In 1990-91, she made a comfortable temporary home in Bad Krozingen, near Freiburg im Breisgau, Germany, as part of a 13-month exchange program during the dramatic year of reunification. German. Berit especially appreciated the unique opportunity to travel extensively within Germany during this time, including visiting places that were once part of the Swedish Empire in the 17e century. Several places she visited still had Soviet occupation troops present. She showed her fearlessness by exercising her Swedish neutrality in the trading rooms for the night. In Dresden, the reconstruction of the Frauenkirche, which she initially saw as a complete ruin, has become a recurring interest for her. Later, in 2001-2002, she created a nice home in the Jericho section of Oxford, England. During this time, she became an active member of the College Spouses Club, which introduced her to many unusual features of Oxford and the surrounding area.

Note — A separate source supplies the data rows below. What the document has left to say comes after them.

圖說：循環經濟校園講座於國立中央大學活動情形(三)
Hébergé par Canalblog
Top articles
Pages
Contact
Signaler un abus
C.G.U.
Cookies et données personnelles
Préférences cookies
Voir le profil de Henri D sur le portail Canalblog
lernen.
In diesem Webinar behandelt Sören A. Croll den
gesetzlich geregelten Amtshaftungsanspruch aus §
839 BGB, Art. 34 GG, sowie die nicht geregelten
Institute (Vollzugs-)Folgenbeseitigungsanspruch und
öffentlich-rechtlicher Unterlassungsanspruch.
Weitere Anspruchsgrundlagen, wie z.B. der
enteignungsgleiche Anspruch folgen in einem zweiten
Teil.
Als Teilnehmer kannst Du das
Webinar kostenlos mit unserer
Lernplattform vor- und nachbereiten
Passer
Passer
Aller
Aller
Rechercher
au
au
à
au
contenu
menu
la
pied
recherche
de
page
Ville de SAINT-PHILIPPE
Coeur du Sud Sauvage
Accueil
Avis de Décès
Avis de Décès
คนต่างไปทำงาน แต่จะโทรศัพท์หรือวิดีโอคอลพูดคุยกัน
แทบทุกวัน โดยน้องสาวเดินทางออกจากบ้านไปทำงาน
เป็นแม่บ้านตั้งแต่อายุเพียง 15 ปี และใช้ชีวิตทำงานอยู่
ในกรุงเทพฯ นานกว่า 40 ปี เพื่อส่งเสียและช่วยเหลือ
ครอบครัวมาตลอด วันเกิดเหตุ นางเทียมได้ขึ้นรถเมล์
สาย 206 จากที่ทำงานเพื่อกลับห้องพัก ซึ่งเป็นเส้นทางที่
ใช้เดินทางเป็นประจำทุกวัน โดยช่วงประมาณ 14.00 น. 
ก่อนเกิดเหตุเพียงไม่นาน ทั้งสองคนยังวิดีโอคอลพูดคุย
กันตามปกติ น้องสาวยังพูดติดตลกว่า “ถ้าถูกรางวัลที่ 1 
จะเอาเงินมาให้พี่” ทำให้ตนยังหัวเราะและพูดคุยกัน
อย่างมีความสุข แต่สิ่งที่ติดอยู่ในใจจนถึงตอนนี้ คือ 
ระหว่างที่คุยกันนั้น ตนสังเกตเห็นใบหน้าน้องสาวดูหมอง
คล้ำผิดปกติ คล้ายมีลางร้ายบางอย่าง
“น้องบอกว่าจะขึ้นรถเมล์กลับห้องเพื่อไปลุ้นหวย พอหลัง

For more than four decades, she has enabled her husband’s academic career through his insightful and patient understanding of the intellectual and professional needs of an academic. She was an efficient and diplomatic hostess to students, academics and senior naval officers. At the same time, she developed her skills and interests as a distinctive and much loved individual who conversed as easily with princes and dukes as with ordinary academics or sailors and laborers and laborers.
A funeral will be held at Trinity Church, Newport at 10 a.m. on Saturday May 22. His ashes will be buried in Trinity Cemetery, Portsmouth, Rhode Island, and with his parents and paternal grandparents in the EW Sundell family, Östra Kyrkogården, Västerås, Sweden. In lieu of flowers, donations can be made in his memory to the Newport Garden Club, the Newport Public Education Foundation, and the Naval War College Foundation (for the Hattendorf Prize Endowment Fund).